Re: [PATCH v5 00/13] SIW: Request for Comments

[Date Prev][Date Next][Thread Prev][Thread Next][Date Index][Thread Index]

 



On Tue, Mar 12, 2019 at 10:39:04AM -0400, Dennis Dalessandro wrote:
> On 3/10/2019 7:44 PM, Parav Pandit wrote:
> > Hi Chuck,
> >
> > > -----Original Message-----
> > > From: Chuck Lever <chuck.lever@xxxxxxxxxx>
> > > Sent: Sunday, March 10, 2019 5:30 PM
> > > To: Parav Pandit <parav@xxxxxxxxxxxx>
> > > Cc: Bernard Metzler <BMT@xxxxxxxxxxxxxx>; Steve Wise
> > > <larrystevenwise@xxxxxxxxx>; linux-rdma@xxxxxxxxxxxxxxx; Leon
> > > Romanovsky <leonro@xxxxxxxxxxxx>; Yuval Shaia
> > > <yuval.shaia@xxxxxxxxxx>
> > > Subject: Re: [PATCH v5 00/13] SIW: Request for Comments
> > >
> > > Hey Parav-
> > >
> > > > On Mar 10, 2019, at 6:01 PM, Parav Pandit <parav@xxxxxxxxxxxx> wrote:
> > > >
> > > > Hi Bernard,
> > > >
> > > >
> > > > > -----Original Message-----
> > > > > From: Bernard Metzler <BMT@xxxxxxxxxxxxxx>
> > > > > Sent: Sunday, March 10, 2019 4:41 PM
> > > > > To: Parav Pandit <parav@xxxxxxxxxxxx>
> > > > > Cc: Steve Wise <larrystevenwise@xxxxxxxxx>;
> > > > > linux-rdma@xxxxxxxxxxxxxxx; Leon Romanovsky <leonro@xxxxxxxxxxxx>;
> > > > > Yuval Shaia <yuval.shaia@xxxxxxxxxx>
> > > > > Subject: RE: [PATCH v5 00/13] SIW: Request for Comments
> > > > >
> > > > > Hi Parav,
> > > > >
> > > > > I understand your point of having some common driver infrastructure
> > > > > between rxe and siw.
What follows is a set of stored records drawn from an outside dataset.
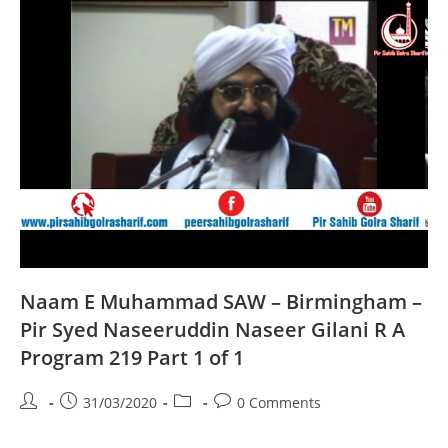
A
Program
220
Part
1
Of
1
Naam E Muhammad SAW – Birmingham –
Pir Syed Naseeruddin Naseer Gilani R A
Program 219 Part 1 of 1
Post
Post
Post
Post
31/03/2020
0 Comments
author:
published:
category:
comments: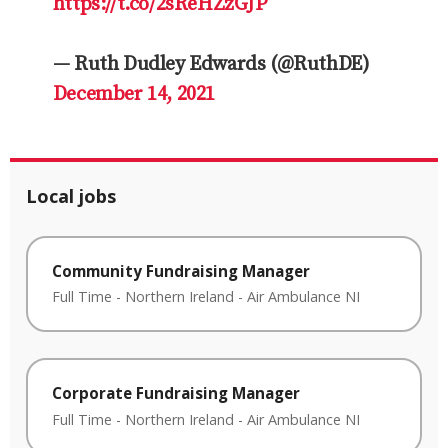
https://t.co/2sReHZzGJP
— Ruth Dudley Edwards (@RuthDE)
December 14, 2021
Local jobs
Community Fundraising Manager
Full Time
-
Northern Ireland
-
Air Ambulance NI
Corporate Fundraising Manager
Full Time
-
Northern Ireland
-
Air Ambulance NI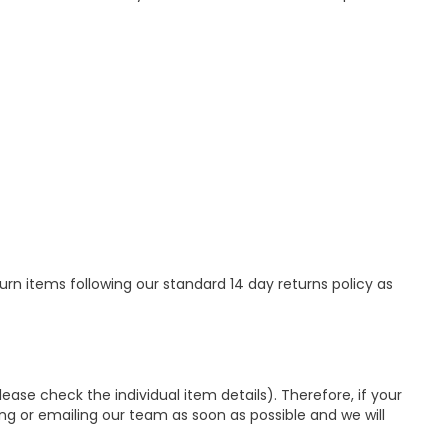
urn items following our standard 14 day returns policy as
se check the individual item details). Therefore, if your
ing or emailing our team as soon as possible and we will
I remember I was even proposing rxe folks
> > > > > looking into that when rxe emerged after siw was already prototyped
> > > > > and open sourced (yes, siw was first out there). There was not much
> > > > > interest from rxe folks at that point in time, which is OK and
> > > > > understood (always cool to write something new and better from scratch,
> > > who wants iWarp, etc.).
> > > > >
> > > > I didn't follow that part of the history, but it clearly proves the point that it
> > > was started incorrectly.
> > > > With all the fancy code for doorbells, with mmap() call for QP, CQ, ground
> > > reality is, it doesn't even pass a developer's silly ib_write_bw today.
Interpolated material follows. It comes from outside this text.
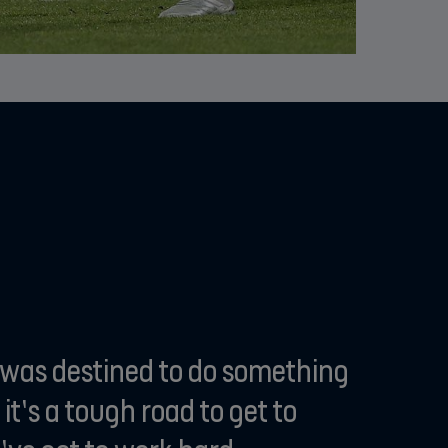
I was destined to do something
 it’s a tough road to get to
> > > > And at that test shows 2Gbps bw on 64Gb RAM with 48 core cpus!
> > > >
> > > > > At the current stage of the project, it is rather contra-productive
> > > > > to completely refactor siw to match with rxe, since I do not have the
> > > > > resources to rip apart the whole thing, and I am not yet convinced it
> > > makes sense.
> > > > >
> > > > But that seems to be right approach to have modular code and reuse
> > > existing pieces.
> > > > Leon, Yuval and others resonate that too.
> > >
> > > I agree that code sharing can be valuable. However...
> > >
> > >
> > > > If existing pieces are inferior or mis fit, their technical details has to be
> > > called out.
> > > > rdmavt improved and used library model to share code between two
> > > drivers.
> > > >
> > > > > If one asks for merging these days, one asks at first for a delay in
> > > > > getting siw accepted.
> > > > >
> > > > Yuval and Leon wants to improve rxe in general and have desire to reuse
> > > rxe.
> > > > They might be able to help you. Please check with them.
> > > >
> > > > > Over time, it might indeed be a good thing to merge parts.
> > > > It should happen from beginning.
> > >
> > > I disagree that merging siw should wait for code de-duplication with rxe.
> > >
> > > The current siw is coming close to being merge-ready. I would like to see it in
> > > the kernel as soon as possible. RoCE, hard or soft, requires DCE in order to
> > > be fully useful, and thus it will never be possible to have a software RoCE
> > > driver that can operate via any Ethernet driver on any network. That is not
> > > the case with iWARP, which relies on TCP's built-in congestion avoidance,
> > > which is truly routable and available everywhere.
> >
> > Soft roce driver faces soft cpu lockup in single system at 2Gbps bandwidth with just two QPs (send and receive).
> > :-)
> > Going across a system is brave world.
> >
> > But Leon and Yuval likes to see it enhanced/used in general instead of new driver.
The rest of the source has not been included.